8. Eigen und Erbe sollen gleichen Tag haben. Graf, 441, 331.

Von dem Gerichtsverfahren.


9. Mit Eigen darf der Erbe keine Schuld gelten. Graf, 222, 282.

Die liegenden Güter waren unveräusserlich. Nach dem Sachsenspiegel war der Erbe nur insoweit für die Schulden des Erblassers verpflichtet, als die Fahrhabe langte. Erbeigen und Lehen boten den Gläubigern keine Deckungsmittel.


10. Seinem eigen stehet einer selbst am besten für.Henisch, 831; Petri, II, 518.


11. Ungetheiltes Eigen leidet keinen Zaun.Graf, 85, 121; Grimm, Rechtsalt., 528.

Der Zaun dient seinem Wesen nach nur zur Abgrenzung und zum Einschluss des Sondereigenthums gegenüber der Almende, dem gemeinsamen Gut der Gemeinde, der Markgenossen.


12. Wer ein Eigen kauft, thut damit, was er will.Graf, 103, 212.

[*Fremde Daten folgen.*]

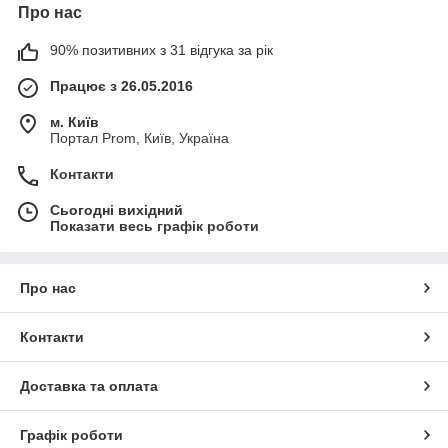
Про нас
90% позитивних з 31 відгука за рік
Працює з 26.05.2016
м. Київ
Портал Prom, Київ, Україна
Контакти
Сьогодні вихідний
Показати весь графік роботи
Про нас
Контакти
Доставка та оплата
Графік роботи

Eigen bezeichnet hier den gewonnenen Grundbesitz im Gegensatz zum Erbgut. (S. Eigen 7.)


13. Wo das Eigen liegt, soll man darüber richten.Graf, 437, 303.

Bei dinglichen Klagen bestimmt der Ort der belegenen Sache den Gerichtsstand.


14. Wohlgewonnen Eigen mag man wohl vergeben.Graf, 205, 167.

Die erbeigenen Liegenschaften gingen unveräusserlich und ungetheilt an den bestimmten Erben der Familie über; darüber aber, was der Besitzer gewonnen (s. Eigen 7), konnte er nach seinem Ermessen verfügen. »Alle gewonnenen und gekauften Güter sind freundtheilig.« (von Kamptz, Provinzialrechte in der preuss. Monarchie, Berlin 1826, III, 52.)


*15. In sein Eigen und Erbe kommen.Otfried.

Quelle:
Karl Friedrich Wilhelm Wander (Hrsg.): Deutsches Sprichwörter-Lexikon, Band 1. Leipzig 1867, Sp. 770-771.